EXERCISE OBJECTIVE =
Only one stretch of the data should be retyped: the lines from the line containing "Malerbetriebe Pinzer Thoma" through the line containing "東部本部 観友らんちう会支部 二歳会". Keep pictures out of it.

EXTRACTED DATA =

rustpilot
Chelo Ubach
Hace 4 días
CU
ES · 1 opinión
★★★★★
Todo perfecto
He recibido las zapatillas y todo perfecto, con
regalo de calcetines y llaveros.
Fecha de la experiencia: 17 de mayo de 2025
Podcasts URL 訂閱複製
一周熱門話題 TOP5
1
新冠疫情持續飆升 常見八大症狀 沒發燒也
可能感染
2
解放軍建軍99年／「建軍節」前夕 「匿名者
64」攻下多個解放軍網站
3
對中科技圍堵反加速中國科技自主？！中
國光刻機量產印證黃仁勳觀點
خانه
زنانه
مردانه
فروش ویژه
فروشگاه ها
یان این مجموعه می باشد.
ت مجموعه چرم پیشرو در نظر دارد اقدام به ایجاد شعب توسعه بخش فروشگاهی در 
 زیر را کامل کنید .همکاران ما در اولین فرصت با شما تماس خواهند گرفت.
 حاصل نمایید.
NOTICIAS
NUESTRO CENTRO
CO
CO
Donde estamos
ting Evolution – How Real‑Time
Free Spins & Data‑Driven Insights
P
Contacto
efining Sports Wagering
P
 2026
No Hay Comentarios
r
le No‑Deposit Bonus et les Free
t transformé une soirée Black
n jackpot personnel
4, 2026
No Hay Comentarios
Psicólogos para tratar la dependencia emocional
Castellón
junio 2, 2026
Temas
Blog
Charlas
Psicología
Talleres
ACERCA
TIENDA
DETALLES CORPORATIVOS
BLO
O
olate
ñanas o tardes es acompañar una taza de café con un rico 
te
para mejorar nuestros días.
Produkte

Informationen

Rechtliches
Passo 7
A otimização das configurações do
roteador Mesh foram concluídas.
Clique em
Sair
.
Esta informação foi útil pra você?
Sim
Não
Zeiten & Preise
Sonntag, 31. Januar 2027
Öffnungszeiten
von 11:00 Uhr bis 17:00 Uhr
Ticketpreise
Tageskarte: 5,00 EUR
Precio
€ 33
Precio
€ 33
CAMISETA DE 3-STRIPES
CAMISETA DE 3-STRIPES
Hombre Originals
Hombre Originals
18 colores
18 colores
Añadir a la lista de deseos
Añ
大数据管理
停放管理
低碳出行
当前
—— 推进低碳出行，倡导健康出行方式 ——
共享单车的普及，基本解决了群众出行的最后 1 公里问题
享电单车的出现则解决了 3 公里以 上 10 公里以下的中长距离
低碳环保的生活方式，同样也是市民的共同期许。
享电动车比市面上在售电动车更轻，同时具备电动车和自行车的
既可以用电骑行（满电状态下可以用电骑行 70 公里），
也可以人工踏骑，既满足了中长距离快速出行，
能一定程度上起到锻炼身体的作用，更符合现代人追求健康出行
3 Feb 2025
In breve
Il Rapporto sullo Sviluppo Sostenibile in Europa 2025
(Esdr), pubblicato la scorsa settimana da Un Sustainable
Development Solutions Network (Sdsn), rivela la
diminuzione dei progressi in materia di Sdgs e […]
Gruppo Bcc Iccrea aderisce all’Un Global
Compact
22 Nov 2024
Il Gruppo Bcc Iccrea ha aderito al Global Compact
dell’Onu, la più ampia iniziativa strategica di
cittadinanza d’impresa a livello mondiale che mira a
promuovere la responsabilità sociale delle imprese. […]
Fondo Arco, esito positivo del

...

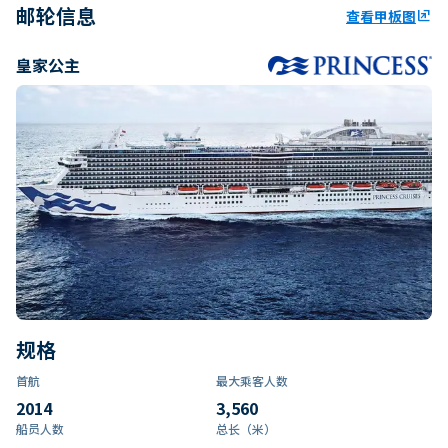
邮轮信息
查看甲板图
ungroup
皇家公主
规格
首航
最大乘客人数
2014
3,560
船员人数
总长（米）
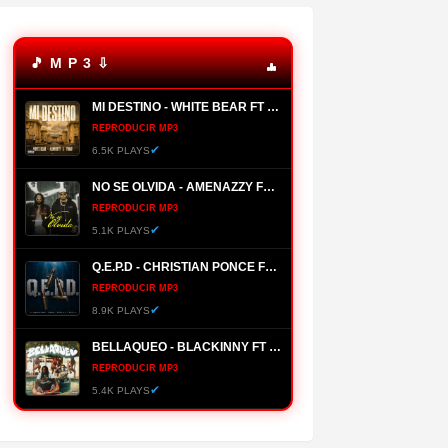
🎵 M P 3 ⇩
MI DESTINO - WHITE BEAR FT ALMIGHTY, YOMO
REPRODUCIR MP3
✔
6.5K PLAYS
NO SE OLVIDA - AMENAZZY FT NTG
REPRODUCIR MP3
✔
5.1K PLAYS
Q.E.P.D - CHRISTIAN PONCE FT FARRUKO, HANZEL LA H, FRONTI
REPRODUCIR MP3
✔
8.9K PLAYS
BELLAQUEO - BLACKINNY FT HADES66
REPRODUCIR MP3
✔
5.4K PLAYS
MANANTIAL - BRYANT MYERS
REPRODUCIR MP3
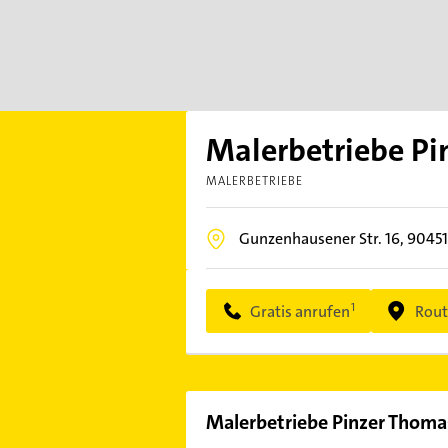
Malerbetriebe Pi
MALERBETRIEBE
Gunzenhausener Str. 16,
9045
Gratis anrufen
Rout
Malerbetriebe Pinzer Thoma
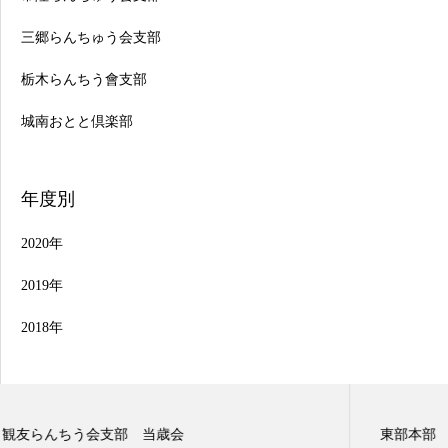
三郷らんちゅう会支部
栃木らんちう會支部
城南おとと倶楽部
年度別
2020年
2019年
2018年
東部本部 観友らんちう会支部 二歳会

* * *

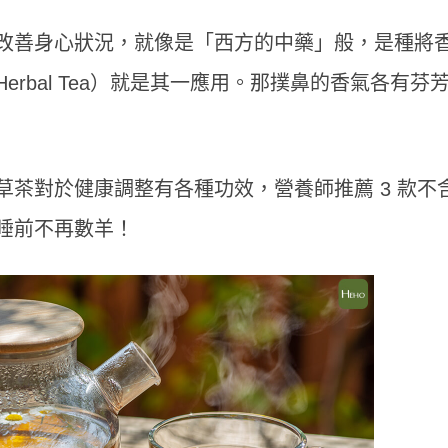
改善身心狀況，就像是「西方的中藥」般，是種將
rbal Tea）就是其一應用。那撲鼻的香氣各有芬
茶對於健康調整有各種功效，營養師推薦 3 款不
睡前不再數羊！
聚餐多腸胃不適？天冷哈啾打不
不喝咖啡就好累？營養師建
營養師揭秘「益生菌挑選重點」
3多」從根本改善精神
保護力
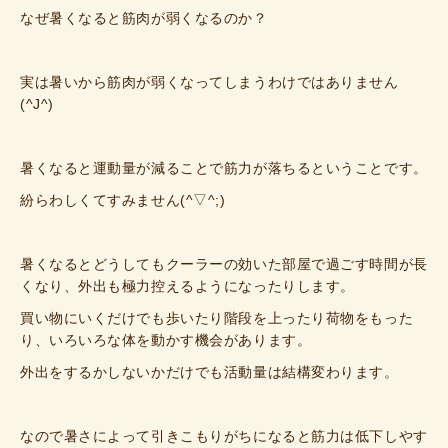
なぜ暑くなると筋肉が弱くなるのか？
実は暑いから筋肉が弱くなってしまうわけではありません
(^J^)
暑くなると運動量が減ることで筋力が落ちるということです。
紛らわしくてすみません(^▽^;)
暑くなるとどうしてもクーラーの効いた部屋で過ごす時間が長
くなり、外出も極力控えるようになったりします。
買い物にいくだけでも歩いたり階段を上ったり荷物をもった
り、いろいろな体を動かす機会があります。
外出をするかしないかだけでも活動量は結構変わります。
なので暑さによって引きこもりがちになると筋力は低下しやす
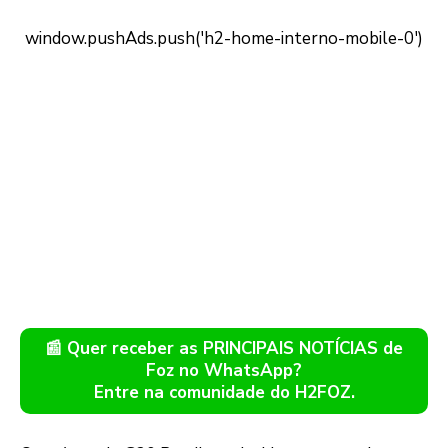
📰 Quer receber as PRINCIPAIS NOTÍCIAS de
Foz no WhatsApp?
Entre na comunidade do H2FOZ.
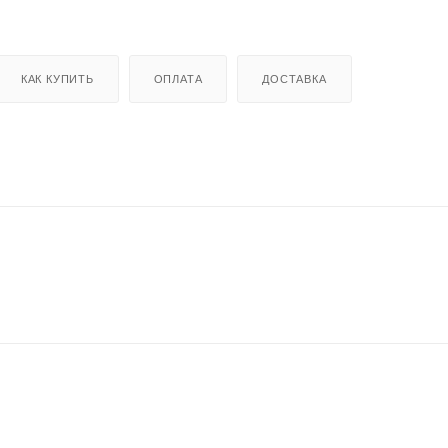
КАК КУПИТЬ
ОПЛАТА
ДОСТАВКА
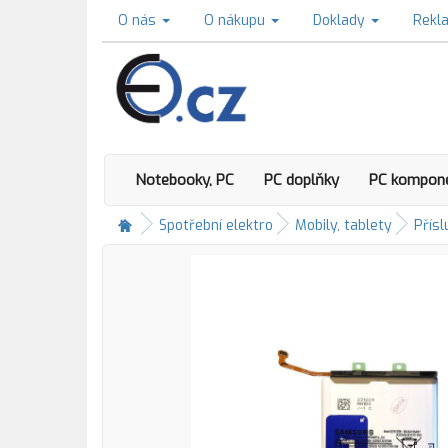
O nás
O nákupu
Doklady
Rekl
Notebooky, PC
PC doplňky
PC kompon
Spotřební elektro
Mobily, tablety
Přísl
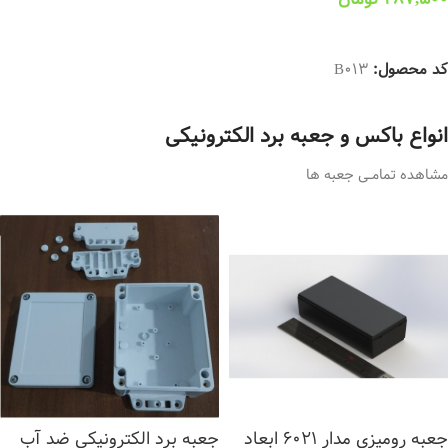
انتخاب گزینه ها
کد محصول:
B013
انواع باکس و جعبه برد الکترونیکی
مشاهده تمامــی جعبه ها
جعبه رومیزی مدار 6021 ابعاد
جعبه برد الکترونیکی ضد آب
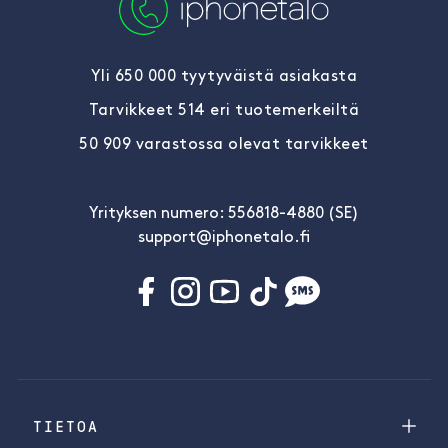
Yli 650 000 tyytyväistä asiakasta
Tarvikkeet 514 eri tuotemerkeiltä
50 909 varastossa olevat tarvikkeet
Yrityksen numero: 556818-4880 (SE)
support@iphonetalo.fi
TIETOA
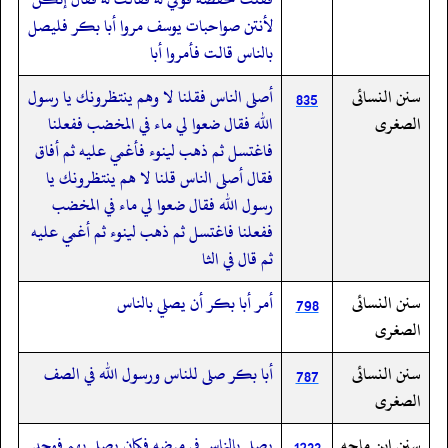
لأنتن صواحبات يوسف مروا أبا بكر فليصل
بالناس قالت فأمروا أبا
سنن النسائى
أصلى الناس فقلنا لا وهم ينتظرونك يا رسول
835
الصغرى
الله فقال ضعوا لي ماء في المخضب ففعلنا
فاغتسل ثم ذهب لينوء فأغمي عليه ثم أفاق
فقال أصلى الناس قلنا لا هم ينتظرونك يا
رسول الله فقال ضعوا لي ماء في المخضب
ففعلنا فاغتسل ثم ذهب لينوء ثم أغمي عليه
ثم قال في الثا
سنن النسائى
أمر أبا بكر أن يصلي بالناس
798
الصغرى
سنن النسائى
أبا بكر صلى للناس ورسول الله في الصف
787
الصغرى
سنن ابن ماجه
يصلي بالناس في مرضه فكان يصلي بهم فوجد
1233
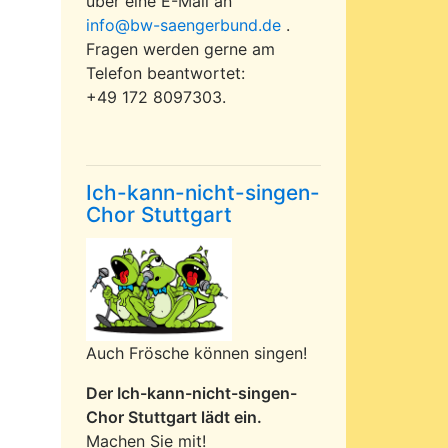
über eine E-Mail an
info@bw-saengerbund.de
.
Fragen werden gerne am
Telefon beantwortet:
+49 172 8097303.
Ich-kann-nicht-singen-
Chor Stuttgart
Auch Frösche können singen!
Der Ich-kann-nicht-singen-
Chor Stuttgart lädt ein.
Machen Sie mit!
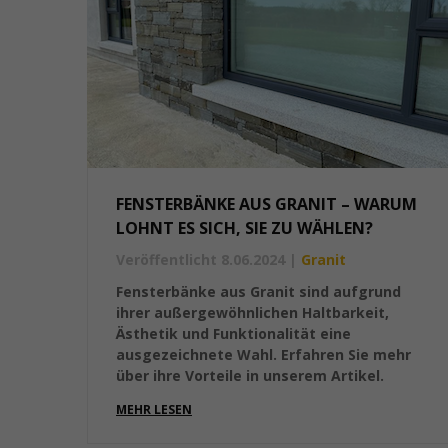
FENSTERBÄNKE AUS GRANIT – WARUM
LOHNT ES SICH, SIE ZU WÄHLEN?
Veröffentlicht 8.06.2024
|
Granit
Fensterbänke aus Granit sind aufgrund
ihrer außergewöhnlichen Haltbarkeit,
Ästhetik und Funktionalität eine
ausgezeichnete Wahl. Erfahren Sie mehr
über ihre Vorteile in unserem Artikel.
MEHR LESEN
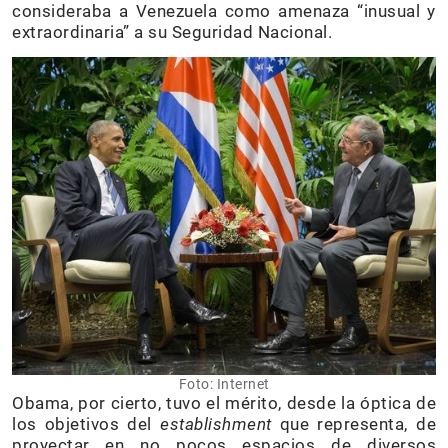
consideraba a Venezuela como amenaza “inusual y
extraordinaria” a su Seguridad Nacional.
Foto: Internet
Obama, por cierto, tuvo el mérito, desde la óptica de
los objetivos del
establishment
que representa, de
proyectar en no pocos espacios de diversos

YOUR RESPONSE =
Malerbetriebe Pinzer Thoma
三郷らんちゅう会支部
栃木らんちう會支部
城南おとと倶楽部
年度別
2020年
2019年
2018年
東部本部 観友らんちう会支部 二歳会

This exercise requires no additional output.